IntelliGrow's picture
Update README.md
04bb1bf verified
---
library_name: stable-baselines3
tags:
- FetchPickAndPlace-v4
- deep-reinforcement-learning
- reinforcement-learning
- stable-baselines3
model-index:
- name: SAC
results:
- task:
type: reinforcement-learning
name: reinforcement-learning
dataset:
name: FetchPickAndPlace-v4
type: FetchPickAndPlace-v4
metrics:
- type: mean_reward
value: -9.70 +/- 4.17
name: mean_reward
verified: false
---
# SAC + HER Agent for FetchPickAndPlace-v4
## Model Overview
This repository contains a Soft Actor-Critic (SAC) agent trained with Hindsight Experience Replay (HER) on the `FetchPickAndPlace-v4` environment from `gymnasium-robotics`. The agent learns to pick and place objects using sparse or dense rewards, and is suitable for robotic manipulation research.
- **Algorithm:** Soft Actor-Critic (SAC)
- **Replay Buffer:** Hindsight Experience Replay (HER)
- **Environment:** FetchPickAndPlace-v4 (`gymnasium-robotics`)
- **Framework:** Stable Baselines3
## Training Details
- **Total Timesteps:** 500,000
- **Evaluation Frequency:** Every 2,000 steps (15 episodes per eval)
- **Checkpoint Frequency:** Every 50,000 steps (model + replay buffer)
- **Seed:** 42
- **Dense Shaping:** `False` (can be enabled with wrapper)
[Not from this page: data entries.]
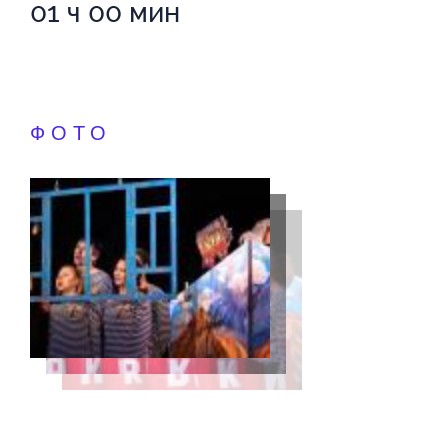
01 ч 00 мин
ФОТО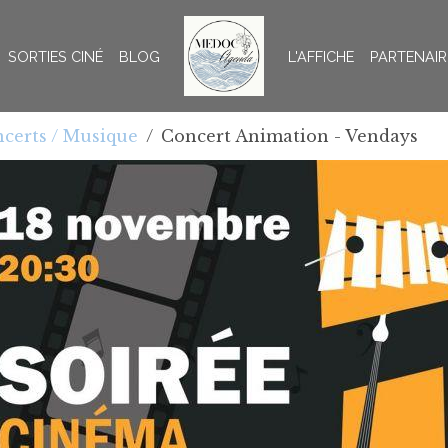
SORTIES CINÉ
BLOG
L'AFFICHE
PARTENAIR
certs / Musique
Concert Animation - Vendays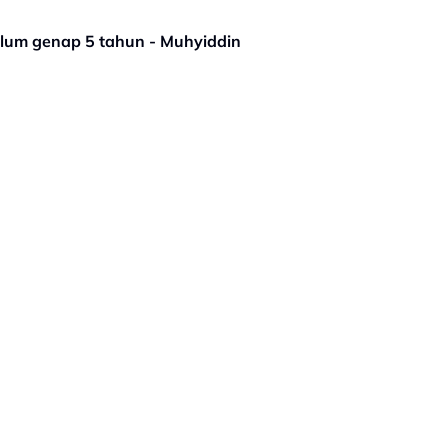
lum genap 5 tahun - Muhyiddin
UNAAN
IKLAN BERSAMA KAMI
PELABUR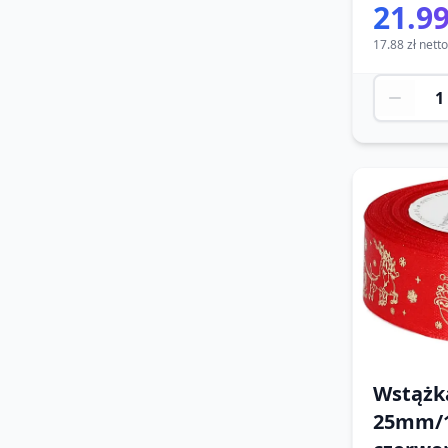
21.99
17.88 zł netto
Wstążk
25mm/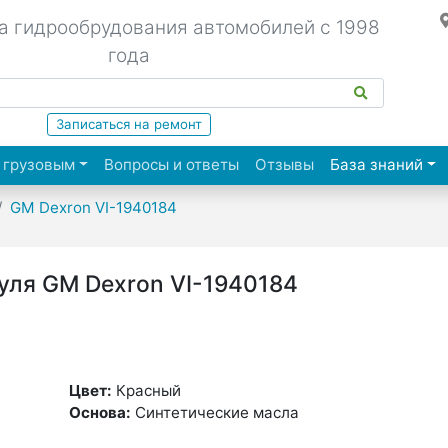
а гидрообрудования автомобилей с 1998
года
Записаться на ремонт
(cu
 грузовым
Вопросы и ответы
Отзывы
База знаний
GM Dexron VI-1940184
уля GM Dexron VI-1940184
Цвет:
Красный
Основа:
Синтетические масла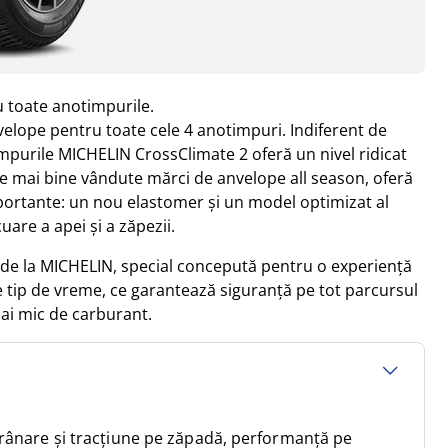
 toate anotimpurile.
elope pentru toate cele 4 anotimpuri. Indiferent de
mpurile MICHELIN CrossClimate 2 oferă un nivel ridicat
le mai bine vândute mărci de anvelope all season, oferă
portante: un nou elastomer și un model optimizat al
are a apei și a zăpezii.
de la MICHELIN, special concepută pentru o experiență
e tip de vreme, ce garantează siguranță pe tot parcursul
ai mic de carburant.
frânare și tracțiune pe zăpadă, performanță pe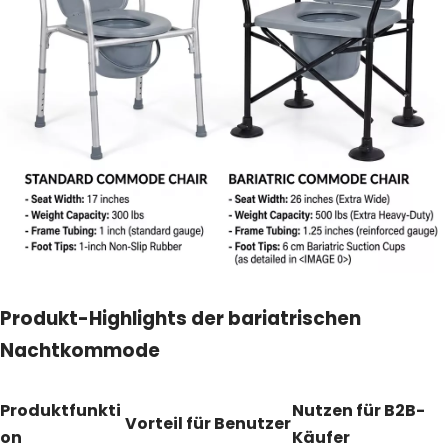
Produkt-Highlights der bariatrischen
Nachtkommode
Produktfunkti
Nutzen für B2B-
Vorteil für Benutzer
on
Käufer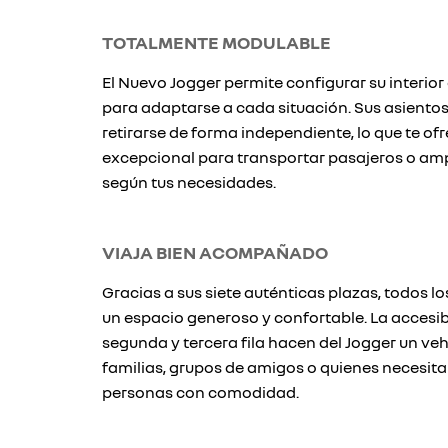
TOTALMENTE MODULABLE
El Nuevo Jogger permite configurar su interior 
para adaptarse a cada situación. Sus asientos 
retirarse de forma independiente, lo que te ofr
excepcional para transportar pasajeros o amp
según tus necesidades.
VIAJA BIEN ACOMPAÑADO
Gracias a sus siete auténticas plazas, todos l
un espacio generoso y confortable. La accesib
segunda y tercera fila hacen del Jogger un ve
familias, grupos de amigos o quienes necesita
personas con comodidad.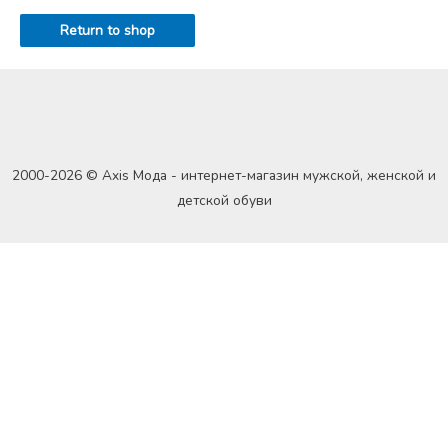
Return to shop
2000-2026 © Axis Мода - интернет-магазин мужской, женской и
детской обуви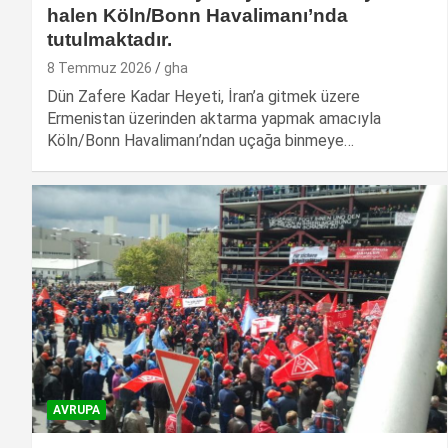
halen Köln/Bonn Havalimanı’nda
tutulmaktadır.
8 Temmuz 2026
gha
Dün Zafere Kadar Heyeti, İran’a gitmek üzere
Ermenistan üzerinden aktarma yapmak amacıyla
Köln/Bonn Havalimanı’ndan uçağa binmeye…
AVRUPA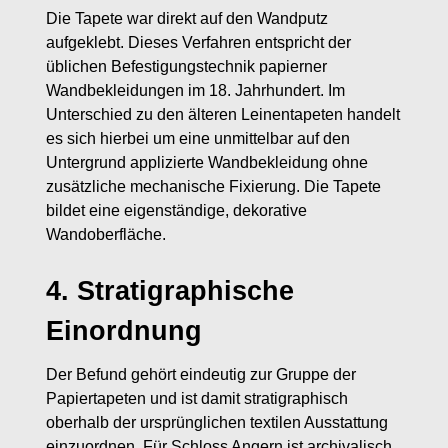
Die Tapete war direkt auf den Wandputz
aufgeklebt. Dieses Verfahren entspricht der
üblichen Befestigungstechnik papierner
Wandbekleidungen im 18. Jahrhundert. Im
Unterschied zu den älteren Leinentapeten handelt
es sich hierbei um eine unmittelbar auf den
Untergrund applizierte Wandbekleidung ohne
zusätzliche mechanische Fixierung. Die Tapete
bildet eine eigenständige, dekorative
Wandoberfläche.
4. Stratigraphische
Einordnung
Der Befund gehört eindeutig zur Gruppe der
Papiertapeten und ist damit stratigraphisch
oberhalb der ursprünglichen textilen Ausstattung
einzuordnen. Für Schloss Angern ist archivalisch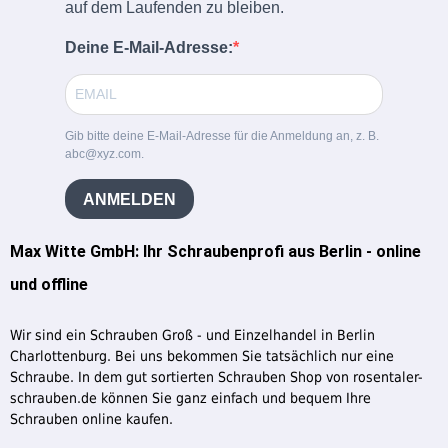
auf dem Laufenden zu bleiben.
Deine E-Mail-Adresse:
Gib bitte deine E-Mail-Adresse für die Anmeldung an, z. B.
abc@xyz.com.
ANMELDEN
Max Witte GmbH: Ihr Schraubenprofi aus Berlin - online
und offline
Wir sind ein Schrauben Groß - und Einzelhandel in Berlin
Charlottenburg. Bei uns bekommen Sie tatsächlich nur eine
Schraube. In dem gut sortierten Schrauben Shop von rosentaler-
schrauben.de können Sie ganz einfach und bequem Ihre
Schrauben online kaufen.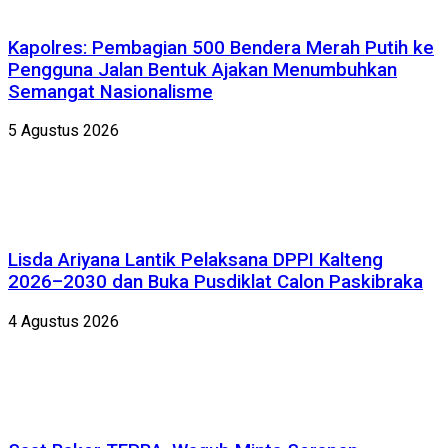
Kapolres: Pembagian 500 Bendera Merah Putih ke
Pengguna Jalan Bentuk Ajakan Menumbuhkan
Semangat Nasionalisme
5 Agustus 2026
Lisda Ariyana Lantik Pelaksana DPPI Kalteng
2026–2030 dan Buka Pusdiklat Calon Paskibraka
4 Agustus 2026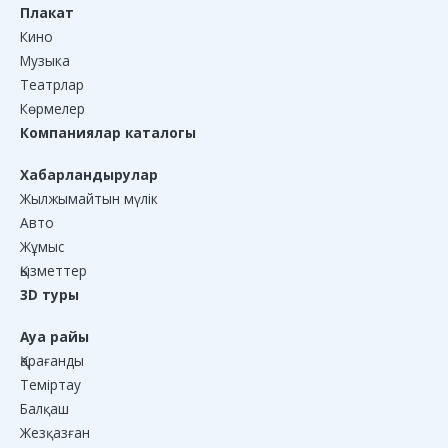
Плакат
Кино
Музыка
Театрлар
Көрмелер
Компаниялар каталогы
Хабарландырулар
Жылжымайтын мүлік
Авто
Жұмыс
Қызметтер
3D туры
Ауа райы
Қарағанды
Теміртау
Балқаш
Жезқазған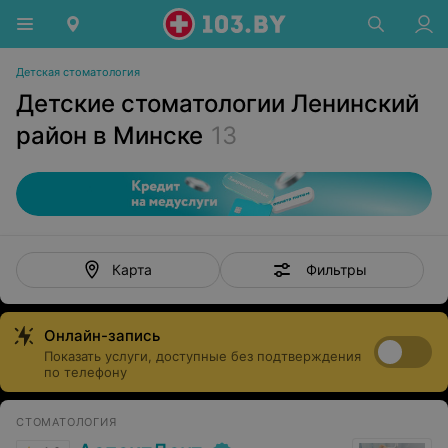
Детская стоматология
Детские стоматологии Ленинский
район в Минске
13
Фильтры
Карта
Онлайн-запись
Показать услуги, доступные без подтверждения
по телефону
СТОМАТОЛОГИЯ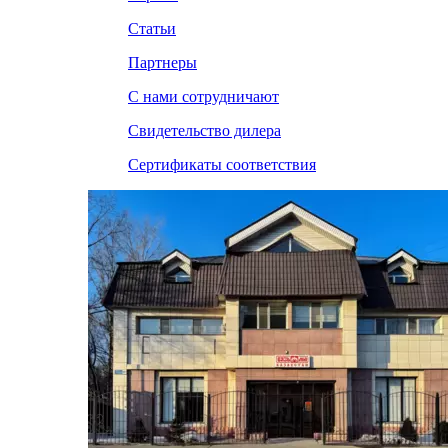
Статьи
Партнеры
С нами сотрудничают
Свидетельство дилера
Сертификаты соответствия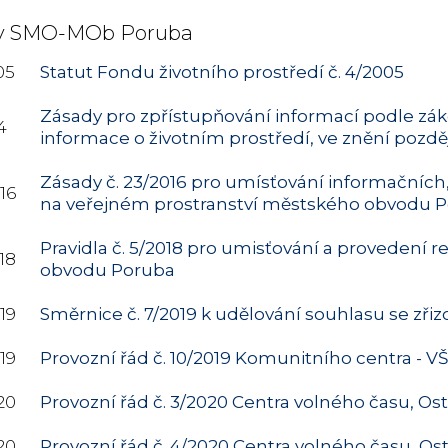
y SMO-MOb Poruba
05
Statut Fondu životního prostředí č. 4/2005
Zásady pro zpřístupňování informací podle zákon
4
informace o životním prostředí, ve znění pozdě
Zásady č. 23/2016 pro umísťování informačních
16
na veřejném prostranství městského obvodu 
Pravidla č. 5/2018 pro umisťování a provedení
18
obvodu Poruba
19
Směrnice č. 7/2019 k udělování souhlasu se zř
19
Provozní
ř
ád
č
. 10/2019 Komunitního centra - 
20
Provozní řád č. 3/2020 Centra volného času, Os
20
Provozní řád č. 4/2020 Centra volného času, Os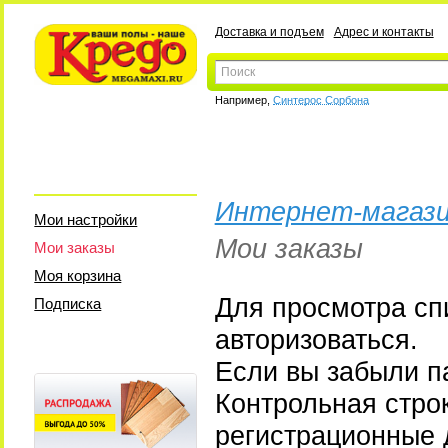
Доставка и подъем
Адрес и контакты
Например,
Синтерос Сорбона
Интернет-магази
Мои настройки
Мои заказы
Мои заказы
Моя корзина
Для просмотра сп
Подписка
авторизоваться.
Если вы забыли па
Контрольная стро
регистрационные 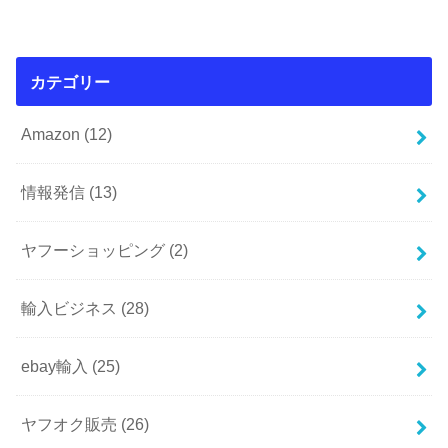
カテゴリー
Amazon
(12)
情報発信
(13)
ヤフーショッピング
(2)
輸入ビジネス
(28)
ebay輸入
(25)
ヤフオク販売
(26)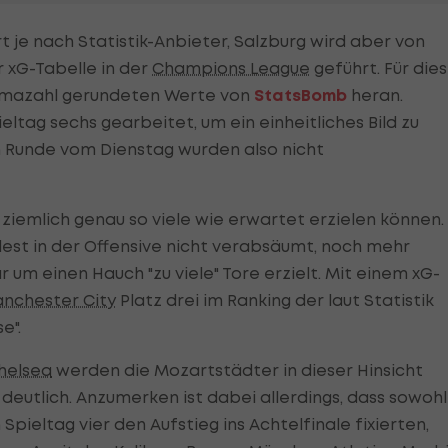
 je nach Statistik-Anbieter, Salzburg wird aber von
r xG-Tabelle in der
Champions League
geführt. Für die
ommazahl gerundeten Werte von
StatsBomb
heran.
tag sechs gearbeitet, um ein einheitliches Bild zu
 Runde vom Dienstag wurden also nicht
ziemlich genau so viele wie erwartet erzielen können.
est in der Offensive nicht verabsäumt, noch mehr
um einen Hauch "zu viele" Tore erzielt. Mit einem xG-
nchester City
Platz drei im Ranking der laut Statistik
e".
helsea
werden die Mozartstädter in dieser Hinsicht
deutlich. Anzumerken ist dabei allerdings, dass sowohl
pieltag vier den Aufstieg ins Achtelfinale fixierten,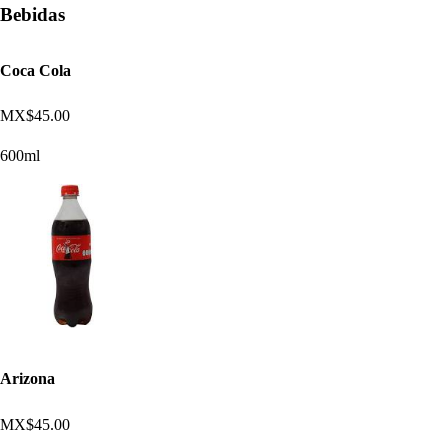
Bebidas
Coca Cola
MX$45.00
600ml
Arizona
MX$45.00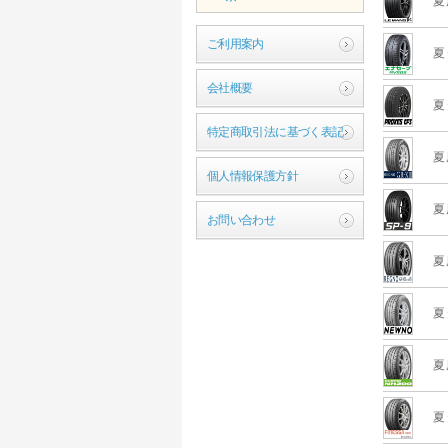
夏
ご利用案内
夏
会社概要
夏
特定商取引法に基づく表記
夏
個人情報保護方針
夏
お問い合わせ
夏
夏
夏
夏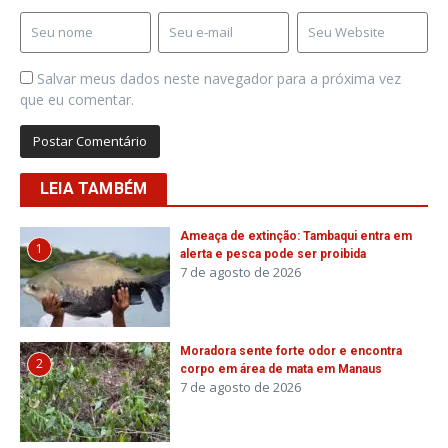
Salvar meus dados neste navegador para a próxima vez
que eu comentar.
LEIA TAMBÉM
Ameaça de extinção: Tambaqui entra em
1
alerta e pesca pode ser proibida
7 de agosto de 2026
Moradora sente forte odor e encontra
2
corpo em área de mata em Manaus
7 de agosto de 2026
- **Device:** CUDA if available, otherwise auto
### Hyperparameters
| Parameter | Value |
|--------------------------|----------------------|
| Algorithm | SAC |
| Policy | MultiInputPolicy |
| Replay Buffer | HER |
| n_sampled_goal | 4 |
| goal_selection_strategy | future |
| Batch Size | 512 |
| Buffer Size | 1,000,000 |
| Learning Rate | 1e-3 |
| Gamma | 0.95 |
| Tau | 0.05 |
| Entropy Coefficient | auto |
| Train Frequency | 1 step |
| Gradient Steps | 1 |
| Tensorboard Log | logs_pnp_sac_her/tb |
| Seed | 42 |
| Device | CUDA/Auto |
| Dense Shaping | False (default) |
## Files
- `sac_her_pnp.zip`: Final trained SAC model
- `ckpt_sac_her_250000_steps.zip`: Latest checkpoint
- `replay_buffer.pkl`: Replay buffer for continued training
- `replay.mp4`: Replay video of agent performance (manual generation recommended)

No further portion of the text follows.